Auditoria e Fiscalização

Trabalho do Ministério da Transparência embasa investigações da Operação Timóteo

Ações Investigativas

Órgão vai instaurar Processo Administrativo Disciplinar contra o diretor do DNPM, Marco Antonio Valadares Moreira
publicado: 16/12/2016 19h10 última modificação: 16/12/2016 19h35

A Operação Timóteo, deflagrada hoje (16) pela Polícia Federal, teve início a partir de levantamentos efetuados pelo Ministério da Transparência, Fiscalização e Controladoria-Geral da União (CGU). Os trabalhos identificaram indícios de desvios na arrecadação da Compensação Financeira pela Exploração de Recursos Minerais (CFEM), em municípios que possuem contratos de consultoria com empresas relacionadas ao diretor do Departamento Nacional de Produção Mineral (DNPM), Marco Antonio Valadares Moreira.

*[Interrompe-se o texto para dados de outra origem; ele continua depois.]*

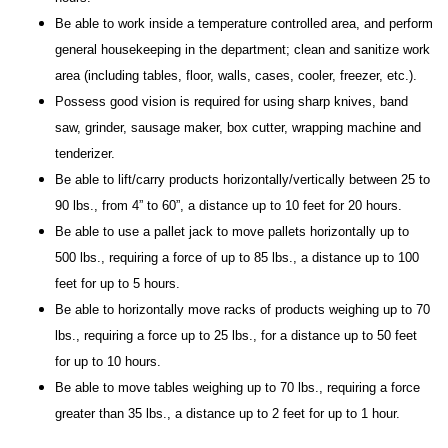
Be able to work inside a temperature controlled area, and perform
general housekeeping in the department; clean and sanitize work
area (including tables, floor, walls, cases, cooler, freezer, etc.).
Possess good vision is required for using sharp knives, band
saw, grinder, sausage maker, box cutter, wrapping machine and
tenderizer.
Be able to lift/carry products horizontally/vertically between 25 to
90 lbs., from 4” to 60”, a distance up to 10 feet for 20 hours.
Be able to use a pallet jack to move pallets horizontally up to
500 lbs., requiring a force of up to 85 lbs., a distance up to 100
feet for up to 5 hours.
Be able to horizontally move racks of products weighing up to 70
lbs., requiring a force up to 25 lbs., for a distance up to 50 feet
for up to 10 hours.
Be able to move tables weighing up to 70 lbs., requiring a force
greater than 35 lbs., a distance up to 2 feet for up to 1 hour.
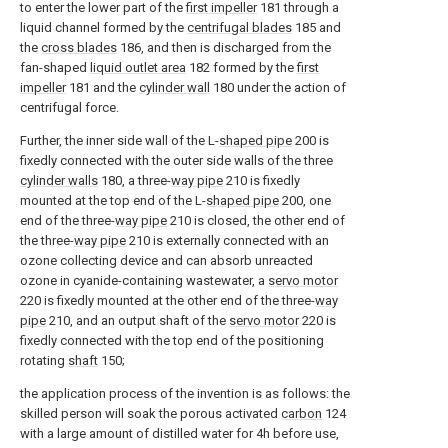
to enter the lower part of the
first impeller
181 through a
liquid channel formed by the
centrifugal blades
185 and
the
cross blades
186, and then is discharged from the
fan-shaped
liquid outlet area
182 formed by the
first
impeller
181 and the
cylinder wall
180 under the action of
centrifugal force.
Further, the inner side wall of the L-
shaped pipe
200 is
fixedly connected with the outer side walls of the three
cylinder walls
180, a three-
way pipe
210 is fixedly
mounted at the top end of the L-
shaped pipe
200, one
end of the three-
way pipe
210 is closed, the other end of
the three-
way pipe
210 is externally connected with an
ozone collecting device and can absorb unreacted
ozone in cyanide-containing wastewater, a
servo motor
220 is fixedly mounted at the other end of the three-
way
pipe
210, and an output shaft of the
servo motor
220 is
fixedly connected with the top end of the positioning
rotating
shaft
150;
the application process of the invention is as follows: the
skilled person will soak the porous activated
carbon
124
with a large amount of distilled water for 4h before use,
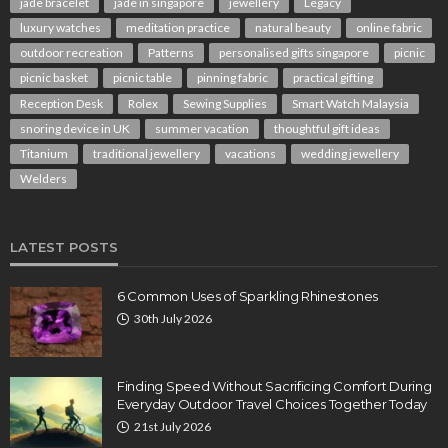
jade bracelet
jade in singapore
jewellery
Legacy
luxury watches
meditation practice
natural beauty
online fabric
outdoor recreation
Patterns
personalised gifts singapore
picnic
picnic basket
picnic table
pinning fabric
practical gifting
Reception Desk
Rolex
Sewing Supplies
Smart Watch Malaysia
snoring device in UK
summer vacation
thoughtful gift ideas
Titanium
traditional jewellery
vacations
wedding jewellery
Welders
LATEST POSTS
6 Common Uses of Sparkling Rhinestones
30th July 2026
Finding Speed Without Sacrificing Comfort During
Everyday Outdoor Travel Choices Together Today
21st July 2026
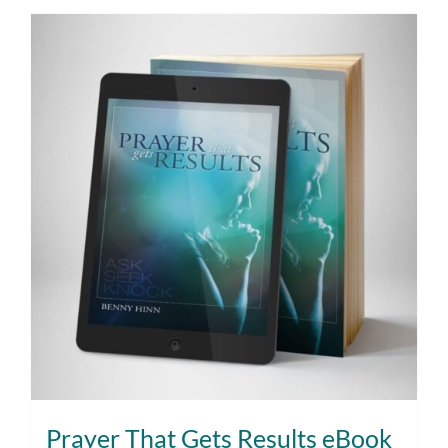
Prayer That Gets Results eBook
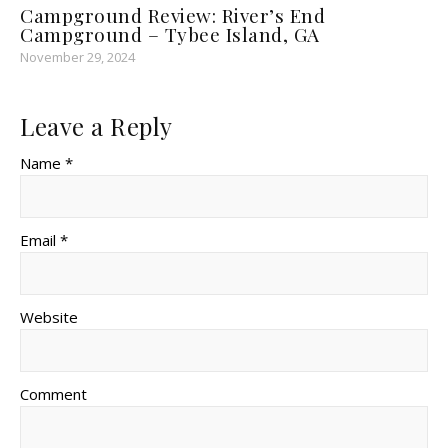
Campground Review: River’s End
Campground – Tybee Island, GA
November 29, 2024
Leave a Reply
Name *
Email *
Website
Comment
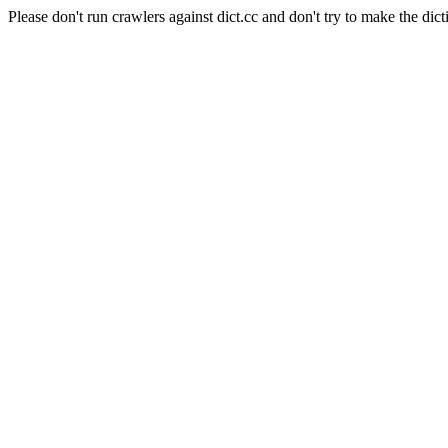
Please don't run crawlers against dict.cc and don't try to make the dict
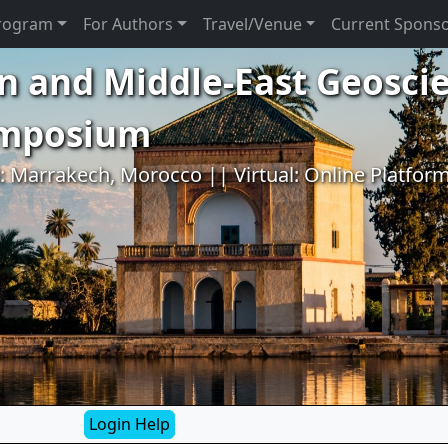
rogram
For Authors
Travel/Venue
Current Spons
n and Middle-East Geosci
ymposium
l: Marrakech, Morocco || Virtual: Online Platfor
Login Help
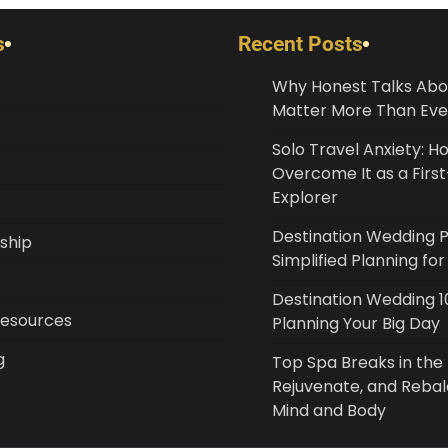
s
Recent Posts
Why Honest Talks Abo
Matter More Than Eve
Solo Travel Anxiety: H
Overcome It as a Fir
Explorer
Destination Wedding 
ship
Simplified Planning fo
Destination Wedding 10
Resources
Planning Your Big Day
g
Top Spa Breaks in the 
Rejuvenate, and Reba
Mind and Body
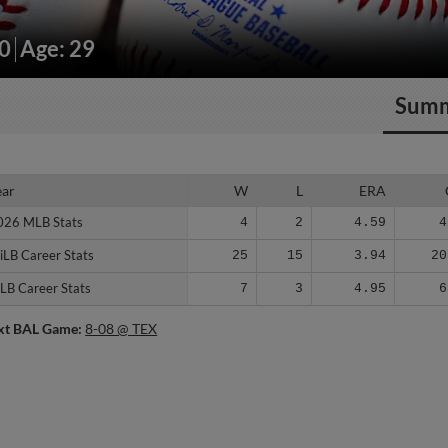
50
Age: 29
Sum
ear
ear
W
L
ERA
026 MLB Stats
026 MLB Stats
4
2
4.59
4
iLB Career Stats
iLB Career Stats
25
15
3.94
20
LB Career Stats
LB Career Stats
7
3
4.95
6
xt BAL Game:
8-08 @ TEX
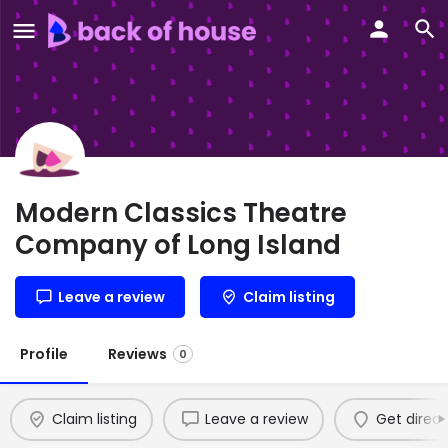
Modern Classics Theatre
Company of Long Island
Leave a review
Claim listing
Profile
Reviews
0
Claim listing
Leave a review
Get direct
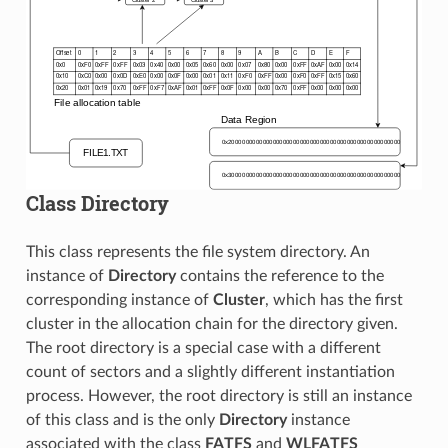
Class Directory
This class represents the file system directory. An
instance of
Directory
contains the reference to the
corresponding instance of
Cluster
, which has the first
cluster in the allocation chain for the directory given.
The root directory is a special case with a different
count of sectors and a slightly different instantiation
process. However, the root directory is still an instance
of this class and is the only
Directory
instance
associated with the class
FATFS
and
WLFATFS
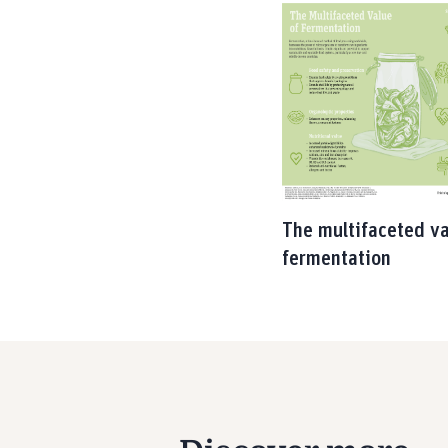
The multifaceted va
fermentation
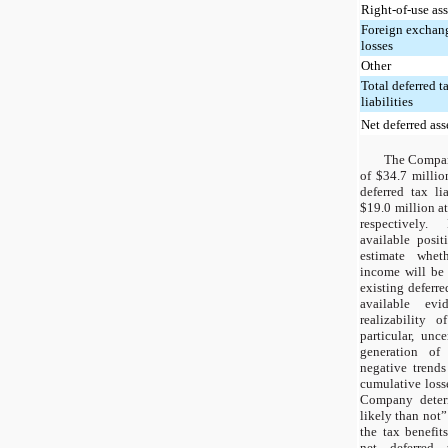
Right-of-use ass
Foreign exchang
losses
Other
Total deferred t
liabilities
Net deferred ass
The Company
of $34.7 millio
deferred tax li
$19.0 million a
respectively
available posi
estimate wheth
income will be 
existing deferre
available evi
realizability o
particular, unce
generation of
negative trends
cumulative losse
Company deter
likely than not”
the tax benefits
net deferred 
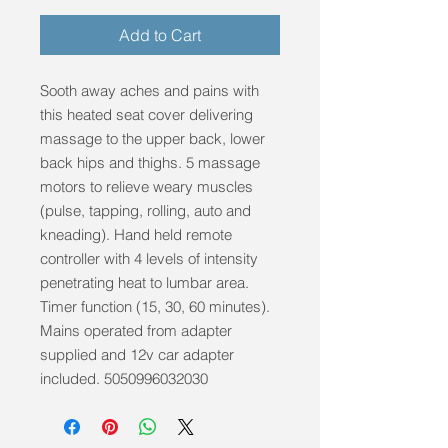
Add to Cart
Sooth away aches and pains with 
this heated seat cover delivering 
massage to the upper back, lower 
back hips and thighs. 5 massage 
motors to relieve weary muscles 
(pulse, tapping, rolling, auto and 
kneading). Hand held remote 
controller with 4 levels of intensity 
penetrating heat to lumbar area. 
Timer function (15, 30, 60 minutes). 
Mains operated from adapter 
supplied and 12v car adapter 
included. 5050996032030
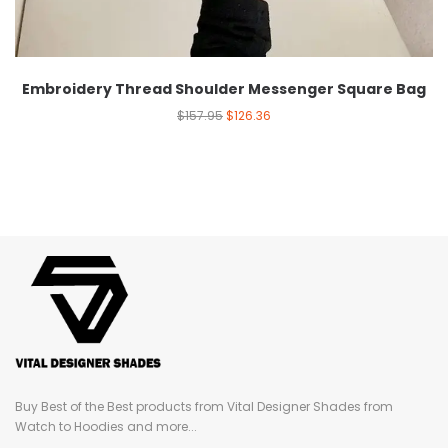
Embroidery Thread Shoulder Messenger Square Bag
$
157.95
$
126.36
Buy Best of the Best products from Vital Designer Shades from
Watch to Hoodies and more...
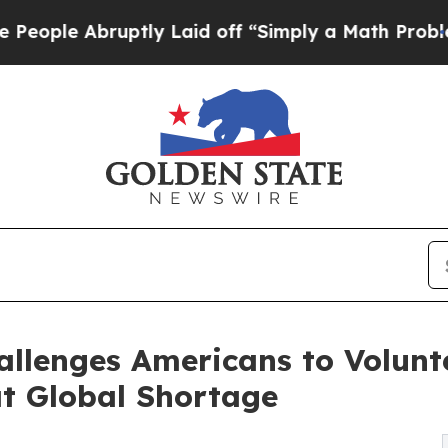
uptly Laid off “Simply a Math Problem
Dr. Abdu
llenges Americans to Volunt
t Global Shortage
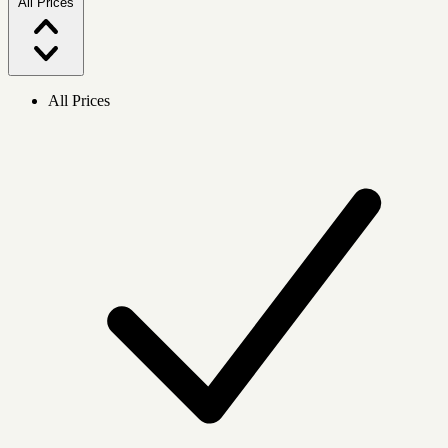
All Prices
All Prices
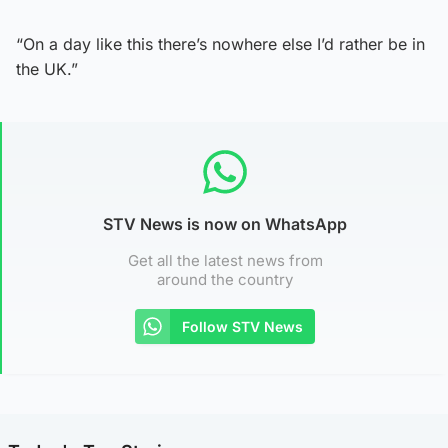
“On a day like this there’s nowhere else I’d rather be in
the UK.”
STV News is now on WhatsApp
Get all the latest news from
around the country
Follow STV News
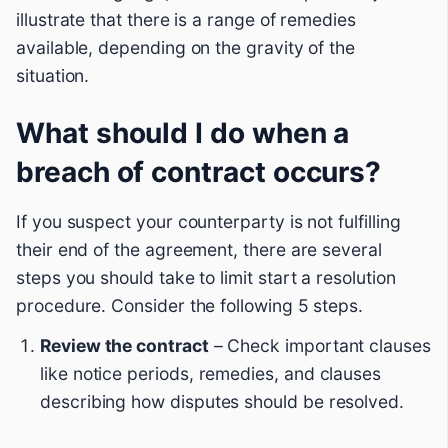
illustrate that there is a range of remedies
available, depending on the gravity of the
situation.
What should I do when a
breach of contract occurs?
If you suspect your counterparty is not fulfilling
their end of the agreement, there are several
steps you should take to limit start a resolution
procedure. Consider the following 5 steps.
Review the contract
– Check important clauses
like notice periods, remedies, and clauses
describing how disputes should be resolved.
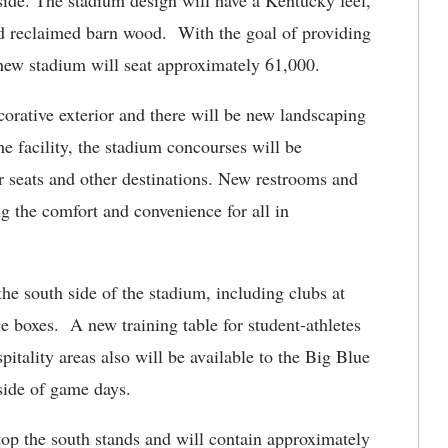
side. The stadium design will have a Kentucky feel,
d reclaimed barn wood. With the goal of providing
new stadium will seat approximately 61,000.
corative exterior and there will be new landscaping
e facility, the stadium concourses will be
ir seats and other destinations. New restrooms and
g the comfort and convenience for all in
e south side of the stadium, including clubs at
ge boxes. A new training table for student-athletes
pitality areas also will be available to the Big Blue
tside of game days.
atop the south stands and will contain approximately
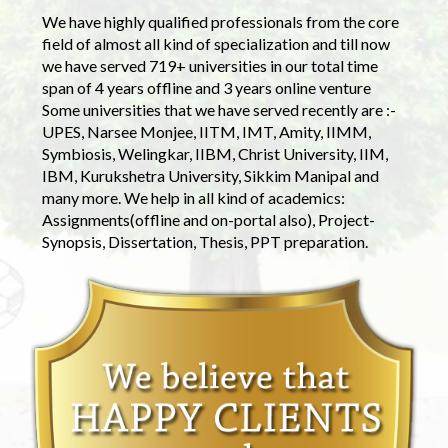
We have highly qualified professionals from the core
field of almost all kind of specialization and till now
we have served 719+ universities in our total time
span of 4 years offline and 3 years online venture
Some universities that we have served recently are :-
UPES, Narsee Monjee, IITM, IMT, Amity, IIMM,
Symbiosis, Welingkar, IIBM, Christ University, IIM,
IBM, Kurukshetra University, Sikkim Manipal and
many more. We help in all kind of academics:
Assignments(offline and on-portal also), Project-
Synopsis, Dissertation, Thesis, PPT preparation.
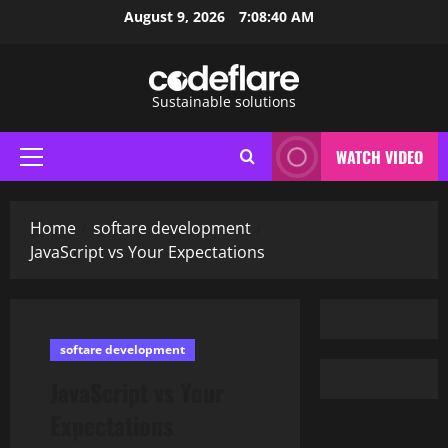
Skip
August 9, 2026
7:08:41 AM
to
content
Sustainable solutions
WATCH VIDEO
Primary
Menu
Home
softare development
JavaScript vs Your Expectations
softare development
JavaScript vs Your
Expectations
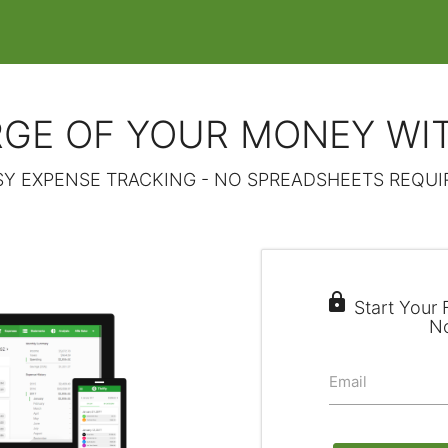
GE OF YOUR MONEY WI
SY EXPENSE TRACKING - NO SPREADSHEETS REQUI

Start Your F
N
Email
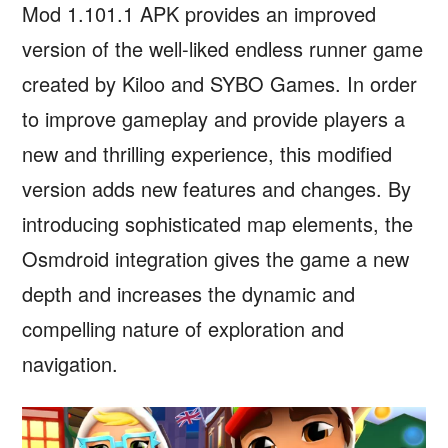
Mod 1.101.1 APK provides an improved
version of the well-liked endless runner game
created by Kiloo and SYBO Games. In order
to improve gameplay and provide players a
new and thrilling experience, this modified
version adds new features and changes. By
introducing sophisticated map elements, the
Osmdroid integration gives the game a new
depth and increases the dynamic and
compelling nature of exploration and
navigation.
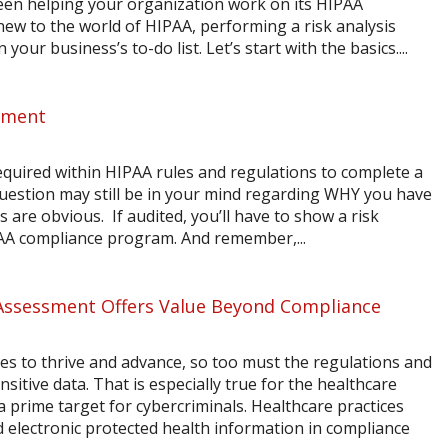
een helping your organization work on its HIPAA
new to the world of HIPAA, performing a risk analysis
your business’s to-do list. Let’s start with the basics....
sment
equired within HIPAA rules and regulations to complete a
question may still be in your mind regarding WHY you have
ns are obvious. If audited, you’ll have to show a risk
AA compliance program. And remember,...
 Assessment Offers Value Beyond Compliance
ues to thrive and advance, so too must the regulations and
ensitive data. That is especially true for the healthcare
a prime target for cybercriminals. Healthcare practices
 electronic protected health information in compliance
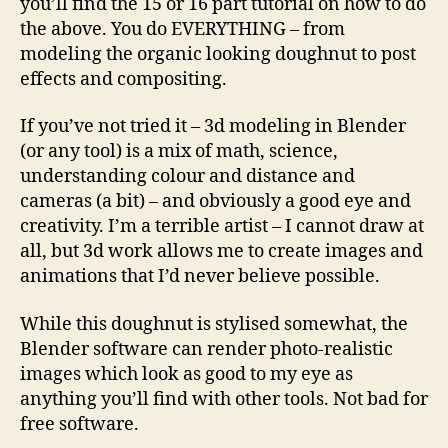
you’ll find the 15 or 16 part tutorial on how to do
the above. You do EVERYTHING – from
modeling the organic looking doughnut to post
effects and compositing.
If you’ve not tried it – 3d modeling in Blender
(or any tool) is a mix of math, science,
understanding colour and distance and
cameras (a bit) – and obviously a good eye and
creativity. I’m a terrible artist – I cannot draw at
all, but 3d work allows me to create images and
animations that I’d never believe possible.
While this doughnut is stylised somewhat, the
Blender software can render photo-realistic
images which look as good to my eye as
anything you’ll find with other tools. Not bad for
free software.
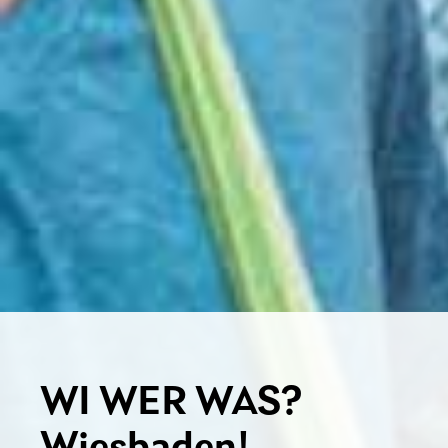
WI WER WAS?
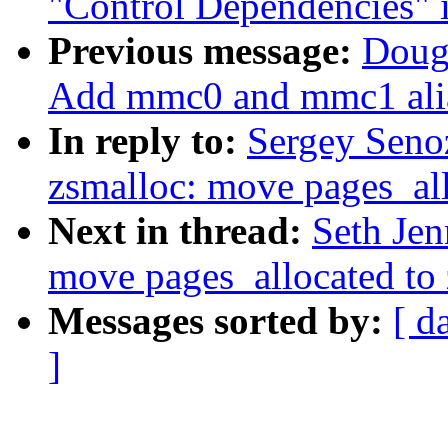
"Control Dependencies" i
Previous message:
Doug
Add mmc0 and mmc1 alia
In reply to:
Sergey Seno
zsmalloc: move pages_all
Next in thread:
Seth Jen
move pages_allocated to
Messages sorted by:
[ d
]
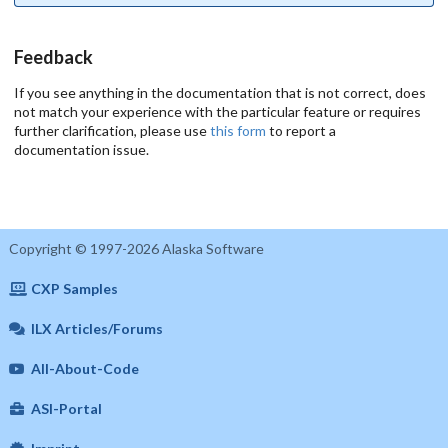
Feedback
If you see anything in the documentation that is not correct, does
not match your experience with the particular feature or requires
further clarification, please use
this form
to report a
documentation issue.
Copyright © 1997-2026 Alaska Software
CXP Samples
ILX Articles/Forums
All-About-Code
ASI-Portal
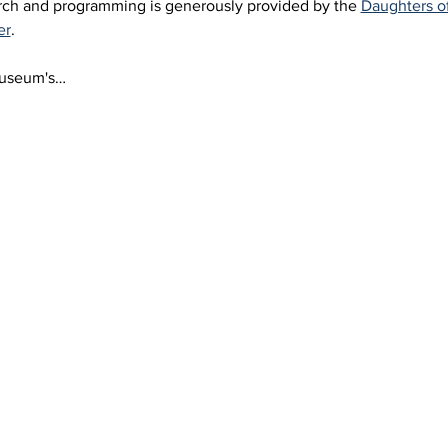
arch and programming is generously provided by the 
Daughters o
er
.
Museum's…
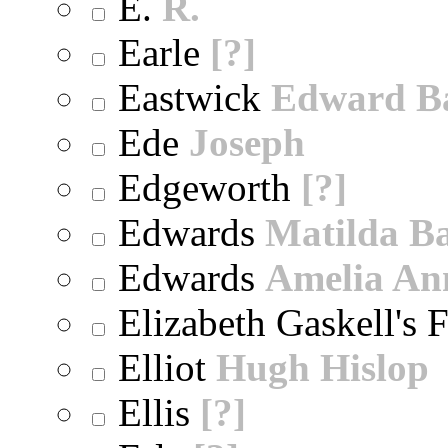
E.
R.
Earle
[?]
Eastwick
Edward B
Ede
Joseph
Edgeworth
[?]
Edwards
Matilda B
Edwards
Amelia An
Elizabeth Gaskell's 
Elliot
Hugh Hislop
Ellis
[?]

A Corregedoria-Geral da União, área do Ministério da Transparência responsável por investigar e punir desvios de conduta de servidores e entes privados, vai instaurar Processo Administrativo Disciplinar contra o diretor Marco Antonio Valadares Moreira, no início da próxima semana. O conjunto de informações levantadas pela CGU indica que o servidor utilizou da posição na Diretoria de Procedimentos Arrecadatórios para atuar em favor de municípios interessados no incremento da arrecadação da CFEM, espécie de royalty da exploração mineral pago a Estados e municípios.

Entre as constatações, a CGU apontou o fato de a principal empresa envolvida, de propriedade da esposa do diretor Marco Antonio Moreira, não funcionar no endereço declarado, não ter funcionários contratados e não possuir sócios com experiência em consultoria advocatícia na área de atuação. Verificou-se ainda que em dois anos (exercícios de 2012 e 2013), a empresa pagou, entre lucros e dividendos à esposa do diretor, valores superiores às receitas da empresa, o que demonstra incompatibilidades contábeis e econômicas.

A CGU analisou ainda que outras empresas investigadas no esquema criminoso celebraram contratos com municípios por inexigibilidade de licitação, sendo que a principal empresa foi contratada apenas 40 dias após a abertura e início das atividades. O fato revela indícios de conflito de interesses existentes na contratação e ausência de notória especialização exigida pela Lei de Licitações (Lei nº 8.666/93). Há ainda indícios de irregularidades na própria execução contratual, a exemplo de notas fiscais emitidas com prazo limite para emissão anterior à sua autorização.